Comparação da performance clínica de dois tipos de stents farmacológicos com recobrimento polimérico abluminal biodegradável: resultados de cinco anos do estudo randomizado DESTINY
Guy F.A. Prado Jra,b, Alexandre A.C. Abizaidc, George C. Meirelesd, Rogério Sarmento-Leitee, Mauricio Prudentef, Marcelo Cantarellig, Adriano D. Douradoh, Jose Mariani Jra,b,i, Marco A. Perinj, Costantino Costantinik, Ricardo Costac, J. Ribamar Costac, Daniel Chamiec, Carlos M. Camposa,b, Expedito E. Ribeiroa, Pedro A. Lemosa,b,
a Heart Institute (InCor), University of São Paulo Medical School, São Paulo, SP, Brazil
b Hospital Israelita Albert Einstein, São Paulo, SP, Brazil
c Instituto Dante Pazzanese de Cardiologia, São Paulo, SP, Brazil
d Hospital do Servidor Público Estadual – IAMSPE, São Paulo, SP, Brazil
e Institute of Cardiology/Fundação Universitária de Cardiologia de Porto Alegre, Porto Alegre, RS, Brazil
f Hospital Encore, Aparecida de Goiania, GO, Brazil
g Hospital Bandeirantes, São Paulo, SP, Brazil
h Hospital Santa Izabel, Salvador, BA, Brazil
i Faculdade de Ciências Médicas da Santa Casa de São Paulo, São Paulo, SP, Brazil
j Hospital Santa Marcelina, São Paulo, SP, Brazil
k Hospital Cardiológico Costantini, Curitiba, PR, Brazil
Introduction and Objectives
The Stents Coated With the Biodegradable Polymer on Their Abluminal Faces and Elution of Sirolimus Versus Biolimus Elution for the Treatment of de Novo Coronary Lesions – DESTINY Trial is a non-inferiority randomized study that compared the Inspiron™ sirolimus-eluting stent (SES) with the control Biomatrix™ Flex biolimus-eluting stent (BES).
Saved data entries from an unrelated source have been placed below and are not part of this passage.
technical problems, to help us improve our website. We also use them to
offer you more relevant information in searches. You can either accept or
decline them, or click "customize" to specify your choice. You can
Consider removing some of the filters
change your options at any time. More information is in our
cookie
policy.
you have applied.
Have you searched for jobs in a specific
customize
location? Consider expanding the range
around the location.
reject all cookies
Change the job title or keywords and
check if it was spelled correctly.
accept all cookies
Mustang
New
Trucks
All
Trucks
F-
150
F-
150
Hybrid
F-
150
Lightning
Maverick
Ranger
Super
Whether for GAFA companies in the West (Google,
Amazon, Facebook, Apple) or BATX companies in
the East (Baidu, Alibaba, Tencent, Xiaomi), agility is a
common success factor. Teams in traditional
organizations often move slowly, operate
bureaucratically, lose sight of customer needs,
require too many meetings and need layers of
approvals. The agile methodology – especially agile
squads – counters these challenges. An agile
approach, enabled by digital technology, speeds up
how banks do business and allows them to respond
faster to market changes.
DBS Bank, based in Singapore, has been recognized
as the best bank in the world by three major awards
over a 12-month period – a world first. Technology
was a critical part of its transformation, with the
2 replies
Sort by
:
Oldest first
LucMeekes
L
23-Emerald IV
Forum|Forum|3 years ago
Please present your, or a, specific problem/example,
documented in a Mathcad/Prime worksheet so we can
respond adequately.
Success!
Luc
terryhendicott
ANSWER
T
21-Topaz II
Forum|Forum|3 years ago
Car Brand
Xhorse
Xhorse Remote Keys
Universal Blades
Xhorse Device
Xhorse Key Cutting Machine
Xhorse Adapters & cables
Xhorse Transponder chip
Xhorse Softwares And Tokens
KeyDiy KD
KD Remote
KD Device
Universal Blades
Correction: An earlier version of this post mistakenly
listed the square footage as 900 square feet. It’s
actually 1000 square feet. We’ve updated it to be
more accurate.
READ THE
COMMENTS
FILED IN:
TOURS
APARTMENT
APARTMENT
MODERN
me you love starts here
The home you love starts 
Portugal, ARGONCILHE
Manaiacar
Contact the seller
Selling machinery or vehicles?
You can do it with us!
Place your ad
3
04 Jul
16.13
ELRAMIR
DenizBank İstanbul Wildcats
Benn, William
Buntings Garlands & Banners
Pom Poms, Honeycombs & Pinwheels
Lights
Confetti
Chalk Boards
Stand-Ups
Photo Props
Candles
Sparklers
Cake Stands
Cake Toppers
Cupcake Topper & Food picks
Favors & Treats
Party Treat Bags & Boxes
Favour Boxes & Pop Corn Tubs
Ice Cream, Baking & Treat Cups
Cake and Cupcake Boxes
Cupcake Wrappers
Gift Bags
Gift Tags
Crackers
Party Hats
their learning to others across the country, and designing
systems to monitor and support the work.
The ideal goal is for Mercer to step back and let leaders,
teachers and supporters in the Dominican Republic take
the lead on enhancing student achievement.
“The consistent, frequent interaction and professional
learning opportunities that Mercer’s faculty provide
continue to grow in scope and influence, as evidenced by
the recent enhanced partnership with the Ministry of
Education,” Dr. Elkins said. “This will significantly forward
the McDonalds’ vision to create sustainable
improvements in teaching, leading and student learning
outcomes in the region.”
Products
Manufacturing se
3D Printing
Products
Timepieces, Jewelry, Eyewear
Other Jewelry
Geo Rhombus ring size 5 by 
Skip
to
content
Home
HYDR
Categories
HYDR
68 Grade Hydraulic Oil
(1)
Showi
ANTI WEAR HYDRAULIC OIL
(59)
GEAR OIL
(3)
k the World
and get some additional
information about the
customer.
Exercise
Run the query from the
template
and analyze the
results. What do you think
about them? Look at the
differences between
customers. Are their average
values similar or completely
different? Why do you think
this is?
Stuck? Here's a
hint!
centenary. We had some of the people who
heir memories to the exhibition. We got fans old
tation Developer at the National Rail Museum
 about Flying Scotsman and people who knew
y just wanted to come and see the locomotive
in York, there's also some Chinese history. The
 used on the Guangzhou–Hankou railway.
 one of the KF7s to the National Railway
Previous reports in the first year showed similar outcomes for both stents, in clinical, angiographic, optical coherence tomography, and intravascular ultrasound assessments. The present analysis aims to compare the clinical performance of these two biodegradable polymer drug-eluting stents five years after the index procedure.
A total of 170 patients (194 lesions) were randomized in a 2:1 ratio for treatment with SES or BES, respectively. The primary endpoint for the present study was the five-year rate of combined major adverse cardiac events, defined as cardiac death, myocardial infarction, or target lesion revascularization.
At five years, the primary endpoint occurred in 12.5% and 17.9% of the SES and BES groups, respectively (p=0.4). There was no definite or probable stent thrombosis among patients treated with the novel SES stent during the five years of follow-up, and no stent thrombosis after the first year in the BES group.
The novel Inspiron™ stent had similar good clinical performance in long-term follow-up when compared head-to-head with the control latest-generation Biomatrix™ Flex biolimus-eluting stent.